If you have used an AI agent, you know they can reason, plan, and use tools. What most people do not realize is that the gap between a mediocre agent and an exceptional one is not the model -- it is the skills loaded into that model's context. Skills are the procedural knowledge layer that determines whether an agent approaches a task like an intern or like a senior engineer with ten years of domain experience.
This guide covers everything developers need to know about AI agent skills: what they are, how they work, how they differ from plugins and MCP servers, what a skill file actually looks like, how skills get triggered, the major categories, and the frontier capability that changes everything -- agents that write their own skills.
Why Skills Matter
Large language models are general-purpose reasoners.
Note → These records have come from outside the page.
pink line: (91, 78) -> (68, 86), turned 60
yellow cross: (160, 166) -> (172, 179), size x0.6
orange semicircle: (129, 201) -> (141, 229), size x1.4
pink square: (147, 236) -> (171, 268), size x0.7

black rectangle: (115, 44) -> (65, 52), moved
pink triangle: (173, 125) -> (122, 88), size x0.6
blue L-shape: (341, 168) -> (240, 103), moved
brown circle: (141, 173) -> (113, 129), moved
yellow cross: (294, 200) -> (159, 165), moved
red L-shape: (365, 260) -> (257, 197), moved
They know a little about everything and a lot about common patterns in their training data. But "general-purpose" has a ceiling. Ask a raw LLM to implement a test-driven development workflow, and it will produce something plausible. Ask a skilled agent -- one loaded with a TDD skill containing the exact workflow steps, assertion patterns, edge case checklists, and framework-specific conventions -- and the output is categorically better.
The difference is not intelligence. It is knowledge. Specifically, it is procedural knowledge: the step-by-step understanding of how to do something well in a specific context.
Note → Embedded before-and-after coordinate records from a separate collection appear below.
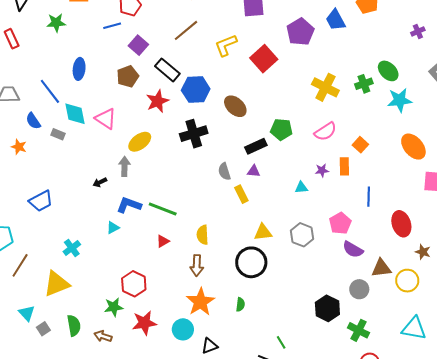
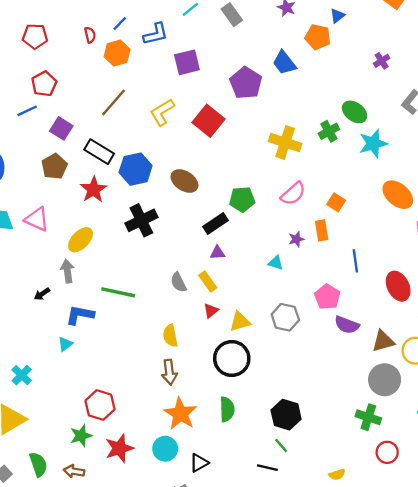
gray semicircle: (224, 172) -> (178, 282), moved
cyan triangle: (301, 188) -> (276, 263), turned 32
green line: (163, 209) -> (118, 292), moved
red triangle: (163, 241) -> (211, 311), moved
gray circle: (359, 289) -> (385, 380), moved, size x1.4
green semicircle: (240, 305) -> (227, 409), size x1.5
black hexagon: (327, 308) -> (286, 415), moved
An AI agent skill is a packaged unit of procedural knowledge that can be loaded into an agent's context on demand.
Skills solve three problems that raw models cannot:
-
Consistency -- Without skills, an agent improvises its approach every time. The same task might be handled five different ways across five sessions. Skills enforce a specific, proven workflow.
-
Specialization -- No model can hold deep expertise in every domain simultaneously. Skills provide domain-specific knowledge when the agent needs it, without consuming context on every other topic.
-
Institutional memory -- When a team discovers the right way to handle a complex workflow, that knowledge typically lives in someone's head or in a wiki that nobody reads. Skills encode that knowledge in a format the agent actually uses, every time.
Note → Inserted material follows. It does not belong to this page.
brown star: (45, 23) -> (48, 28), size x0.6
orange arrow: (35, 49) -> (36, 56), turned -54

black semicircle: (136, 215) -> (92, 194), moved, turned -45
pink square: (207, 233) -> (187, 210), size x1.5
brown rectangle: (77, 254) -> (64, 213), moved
Skills vs. Plugins vs. MCP Servers
Three terms get conflated constantly: skills, plugins, and MCP servers. They serve fundamentally different purposes.
AI agent skills are behavioral knowledge. A skill tells an agent how to approach a task -- the workflow, the decision points, the quality criteria, the domain conventions. Skills are instruction sets written in markdown, loaded into the agent's context window. They shape the agent's reasoning and behavior.
AI agent plugins are capability packages. A plugin gives an agent the ability to do something it could not do before -- persist execution across sessions, manage parallel workspaces, route between multiple LLMs. Plugins extend the agent's runtime. To understand how plugins differ from skills in practice, see our guide to AI Agent Plugins. For a head-to-head breakdown, read AI agent skills vs plugins vs MCP.
MCP servers are tool connections. The Model Context Protocol provides a standardized interface for agents to interact with external services -- databases, APIs, file systems, search engines. MCP servers give the agent hands to interact with the world.
Here is the practical distinction:
| Layer | What It Provides | Format | Example |
|---|---|---|---|
| Skill | Procedural knowledge (how to) | Markdown instruction set | "How to conduct keyword research" |
| Plugin | Runtime capability (can do) | Code package | "Persist execution across sessions" |
| MCP server | External tool access (reach) | Standardized API bridge | "Query a local document database" |
A keyword research skill tells the agent how to analyze search volume, classify keyword tiers, map to content pillars, and produce a structured brief. An MCP server gives the agent access to a web search API. A plugin might let the agent run the research as a long-running background task. All three layers work together, but each contributes something distinct.
The most capable agent systems -- including the multi-agent architectures now emerging -- combine all three. Skills provide the brain. Plugins provide the body. MCP servers provide the tools.
Anatomy of a Skill File
An AI agent skill file is a structured markdown document with two required components: YAML frontmatter that defines metadata and triggers, and a markdown body that contains the actual instructions.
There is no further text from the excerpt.